SFC intensifies patrols to curb wildlife trade during festive season
Last Update: 28/05/2019
KUCHING, May 28 (Bernama) – Weekly patrols conducted by the Sarawak Forestry Corporation (SFC) at the markets throughout the state to curb wildlife trade has been effective in reducing illegal activities, said its chief executive officer Zolkipli Mohamad Aton.
He said, however, such activities tended to gain momentum during the festive season.
"Therefore SFC staff from regional offices, site offices and Swift Wildlife Action Team (SWAT) have intensified patrols at the various markets throughout Sarawak over recent weeks in anticipation of the surge in such activities,” he said in a statement here today.
He added that new signage will be put up at the markets, and posters will be handed out to the local communities on the protection of wildlife.

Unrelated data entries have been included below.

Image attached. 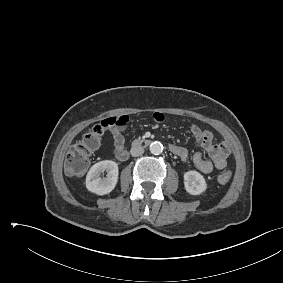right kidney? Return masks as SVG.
Masks as SVG:
<instances>
[{"label":"right kidney","instance_id":"ca27d5eb","mask_svg":"<svg viewBox=\"0 0 283 283\" xmlns=\"http://www.w3.org/2000/svg\"><path fill=\"white\" fill-rule=\"evenodd\" d=\"M107 172L106 177L101 178L103 172ZM118 165L114 161L104 160L94 164L86 176V188L97 195L110 193L118 181Z\"/></svg>","mask_w":283,"mask_h":283}]
</instances>
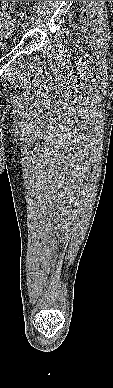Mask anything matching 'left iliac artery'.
I'll return each mask as SVG.
<instances>
[{"label": "left iliac artery", "mask_w": 113, "mask_h": 388, "mask_svg": "<svg viewBox=\"0 0 113 388\" xmlns=\"http://www.w3.org/2000/svg\"><path fill=\"white\" fill-rule=\"evenodd\" d=\"M25 21H30V17L25 16Z\"/></svg>", "instance_id": "44dca946"}]
</instances>
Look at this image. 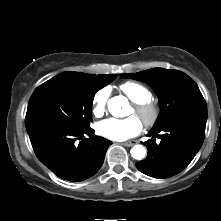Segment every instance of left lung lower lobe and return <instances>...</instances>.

Zolkipli also said that following continuous raids to curb the illegal trading, on May 18, in one operation, a 59-year-old Indonesian woman was arrested at a parking lot in Pasar Serikin near here with sea turtle eggs in her possession.
She was later charged and pleaded guilty to illegal possession of the eggs and was sentenced to a one-month jail sentence, he said.

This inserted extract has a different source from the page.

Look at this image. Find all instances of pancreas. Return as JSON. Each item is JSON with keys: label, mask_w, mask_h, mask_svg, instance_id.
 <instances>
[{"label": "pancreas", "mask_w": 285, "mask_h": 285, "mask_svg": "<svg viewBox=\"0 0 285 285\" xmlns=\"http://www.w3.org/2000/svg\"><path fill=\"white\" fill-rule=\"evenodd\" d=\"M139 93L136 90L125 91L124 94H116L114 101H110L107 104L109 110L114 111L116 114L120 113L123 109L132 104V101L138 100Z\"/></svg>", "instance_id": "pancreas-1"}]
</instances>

Meanwhile, in a separate case in Bintulu, Zolkipli said a slow loris was found illegally kept in a premises and the owner has surrendered the protected species to officers from SFC.
On May 19, an operations at the Pasar Tamu in Sri Aman resulted in the confiscation of some wildlife meat which were on sale, such as bat and squirrel, but no individual was apprehended, he said.
Slow loris, sea-turtle eggs, bats and squirrels are under the Sarawak Wildlife Protection Ordinance (1998), under which any person who hunts, kills, captures, sells or is in possession of any totally protected animal (and protected animal) shall be guilty of an offence.
Zolkipli thanked the various enforcement agencies such as the police, Sarawak Forest Department, the respective local municipal offices and other related agencies for their assistance as well as the public and concerned individuals for the tip-offs which were invaluable in the efforts to curb wildlife trade.